When I consider the short duration of my life, swallowed up in an eternity before and after, the little space I fill engulfed in the infinite immensity of spaces whereof I know nothing, and which know nothing of me, I am terrified. The eternal silence of these infinite spaces frightens me…
—Pascal
For thousands of years, whether poetry arrived in long stories like Homer’s The Iliad or brief songs like Sappho’s, there was no need to mark space on the page. In short, there were no line breaks. Economically, papyrus, animal parchment, were costly; literacy was exclusive; writing/reading still very much tethered towards communal recitation and performance when not strictly state laws and inventory. That doesn’t mean there weren’t lines, of course. The musical phrase, or metrical pattern, instructed the singer/reader where the pauses and breaks were to fall. And because these patterns happened in Greek verse regularly, the tongue and ear did a large part of the deciphering work. Anticipation was echo.

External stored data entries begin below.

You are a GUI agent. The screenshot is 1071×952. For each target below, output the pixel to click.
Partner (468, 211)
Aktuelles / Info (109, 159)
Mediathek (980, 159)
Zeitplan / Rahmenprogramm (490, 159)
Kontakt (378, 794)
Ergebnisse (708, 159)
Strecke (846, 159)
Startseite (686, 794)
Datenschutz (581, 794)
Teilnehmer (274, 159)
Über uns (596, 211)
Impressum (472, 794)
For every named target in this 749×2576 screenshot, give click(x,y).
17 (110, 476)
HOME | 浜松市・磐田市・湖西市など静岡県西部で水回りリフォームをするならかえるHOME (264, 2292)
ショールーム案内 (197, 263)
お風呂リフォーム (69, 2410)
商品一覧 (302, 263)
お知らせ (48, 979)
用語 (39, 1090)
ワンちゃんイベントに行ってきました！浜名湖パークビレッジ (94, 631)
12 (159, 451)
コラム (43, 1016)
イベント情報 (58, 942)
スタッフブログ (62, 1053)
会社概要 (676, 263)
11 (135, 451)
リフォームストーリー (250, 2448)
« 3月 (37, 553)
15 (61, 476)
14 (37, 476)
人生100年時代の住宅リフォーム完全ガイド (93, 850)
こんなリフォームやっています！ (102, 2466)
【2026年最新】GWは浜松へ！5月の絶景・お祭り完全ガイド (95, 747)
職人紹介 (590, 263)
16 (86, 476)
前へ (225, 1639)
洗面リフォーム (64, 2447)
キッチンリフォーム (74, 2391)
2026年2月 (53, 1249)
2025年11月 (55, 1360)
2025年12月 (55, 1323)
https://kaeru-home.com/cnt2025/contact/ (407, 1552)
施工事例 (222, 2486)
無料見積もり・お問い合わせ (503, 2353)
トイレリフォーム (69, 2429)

In the above images, on the left is a fragment of Homeric papyrus from the third century BCE. On the right: the first printed edition of Homer from 1488 CE. As you can see, the line breaks and vertical lineation have been added in the familiar form we find them today in most traditional poems. As the print age went on, the measure of breath (meter is such spacing) otherwise hidden in the text went from being purely a notational description—to aid memorization and recitation—to an essential element of pictorial space.